Griskevicius once worked as an intern at Morgan Stanley with a trader who was aggressive in the office, but refused to make investment decisions when at home. Much later Griskevicius realized that his colleague had somehow understood just how cautious he became when he wasn’t at work.
Changing evolutionary goals
To test this theory, Griskevicius and some colleagues asked people in a research project how they viewed a $100 loss or $100 gain, but only after aiming their subjects at different evolutionary goals. They did it by asking folks to read a story before answering questions. Some subjects read about a home intruder, while others were given a romantic story about strangers meeting on vacation that ends with a passionate kiss.
Those who read the creepy story had their aversion to loss skyrocket. That’s because the researchers had triggered the self-preservation evolutionary goal and only then asked about the $100.
The women who read the vacation story had far less aversion to loss. As for the men, well, they no longer had an aversion to loss at all. The guys had been manipulated into mate acquisition mode and they didn’t care about losses anymore. All they cared about were the $100 gains.
This kind of result, Griskevicius said, is actually predictable, and you can see why that kind of understanding of evolutionary goals would be so useful in business. Not to act in a predatory way, he said, but as good business practice.

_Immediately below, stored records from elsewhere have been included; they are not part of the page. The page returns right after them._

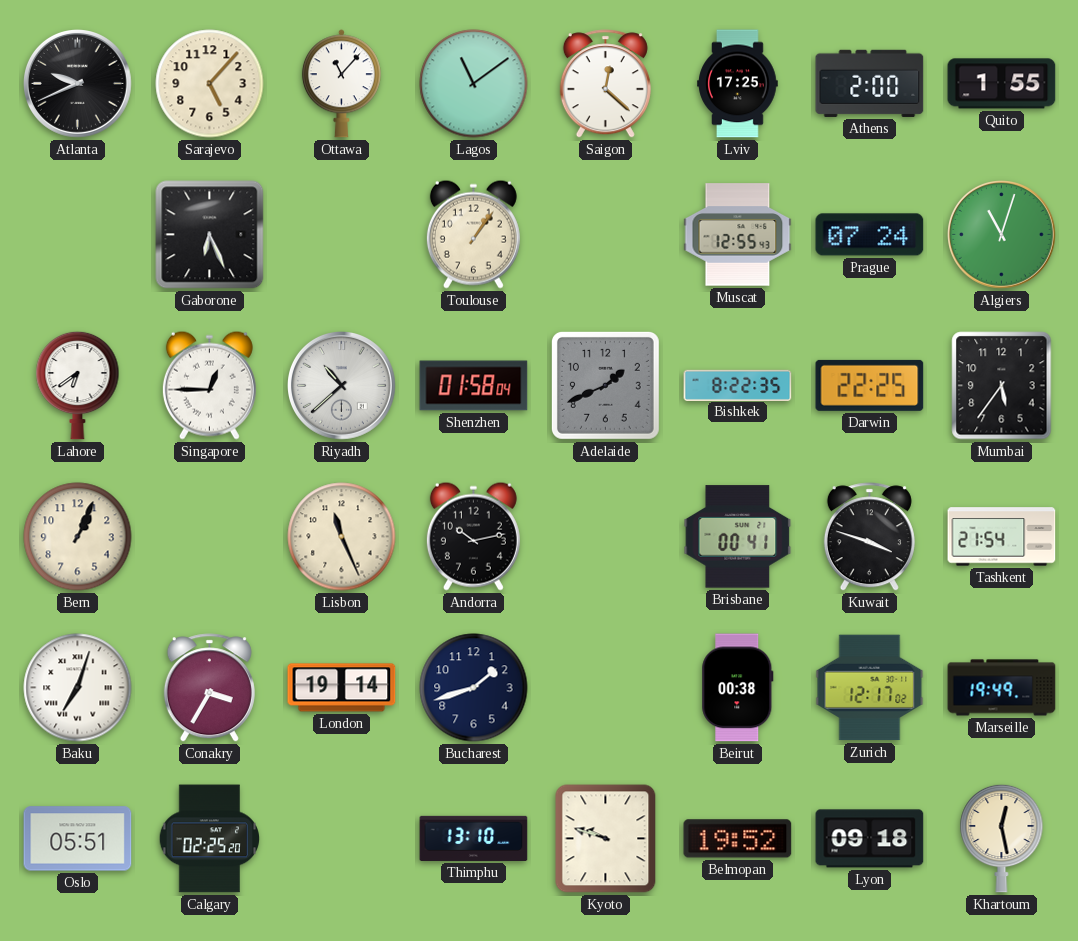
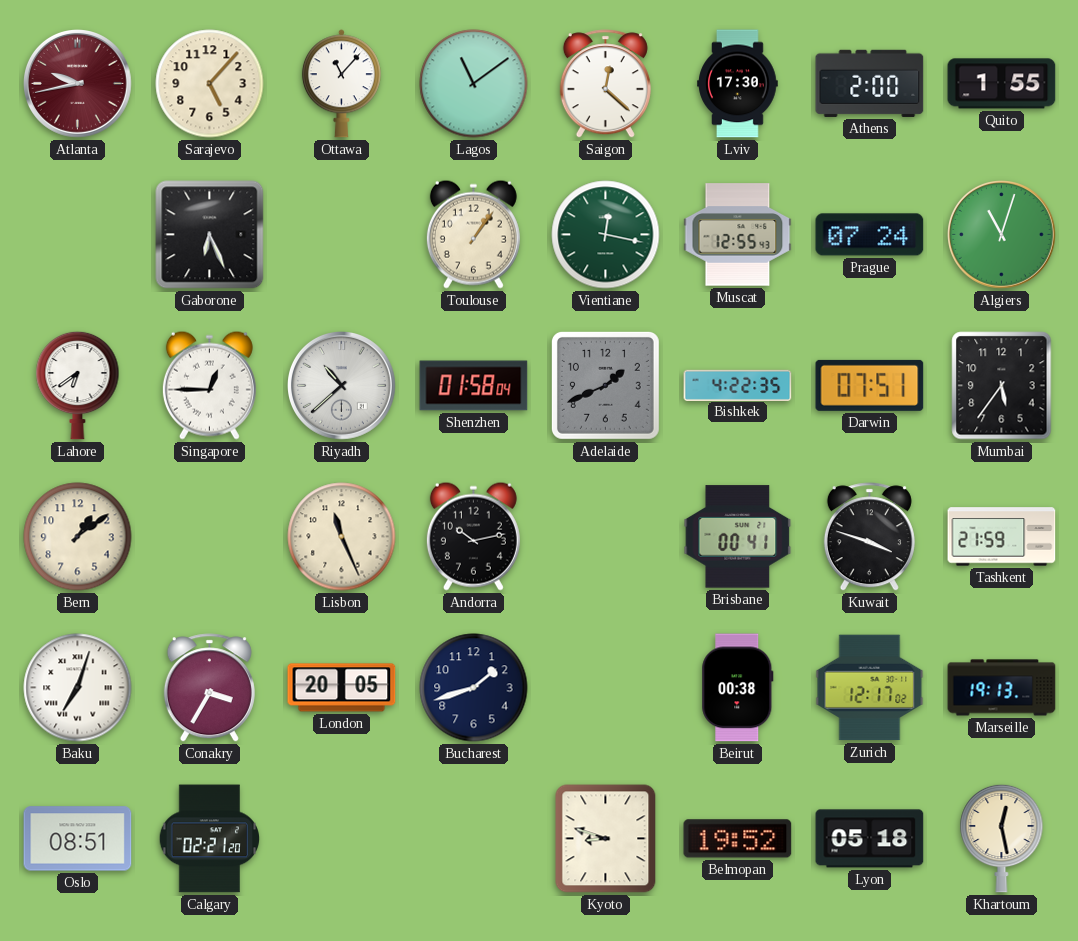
Atlanta: 9:41 -> 9:43
Atlanta dial: black -> burgundy
Lviv: 17:25 -> 17:30
Vientiane: none -> 12:17
Bishkek: 8:22 -> 4:22
Darwin: 22:25 -> 07:51
Bern: 1:04 -> 1:09
Tashkent: 21:54 -> 21:59
London: 19:14 -> 20:05
Marseille: 19:49 -> 19:13
Oslo: 05:51 -> 08:51
Calgary: 02:25 -> 02:21
Thimphu: 13:10 -> none
Kyoto: 9:48 -> 8:48
Lyon: 09:18 -> 05:18
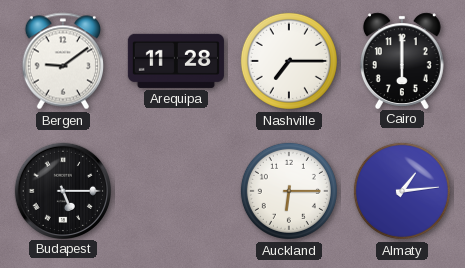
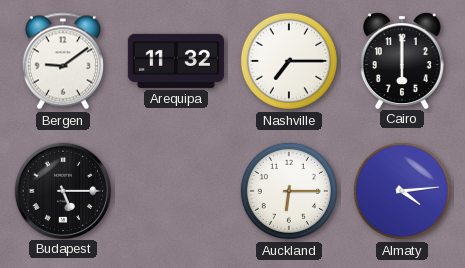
Arequipa: 11:28 -> 11:32
Almaty: 1:14 -> 4:14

“I teach persuasion and influence, and I have lived and breathed sales techniques and psychological tricks and manipulations,” Griskevicius said. “The reason many are effective techniques is that they’re taking advantage of evolutionary biases. You wouldn’t be human if you didn’t fall for these techniques.”
His understanding of evolutionary goals usually allows him to see the tricks coming but regrettably, Griskevicius said, it doesn’t make him a particularly savvy consumer. When his daughter turned 4 years old recently, the Disney Store was selling her favorite princess dress for $50, a pretty steep price. But then, his care of kin evolutionary goal popped up.
He paid the 50 bucks — the deeply rational choice.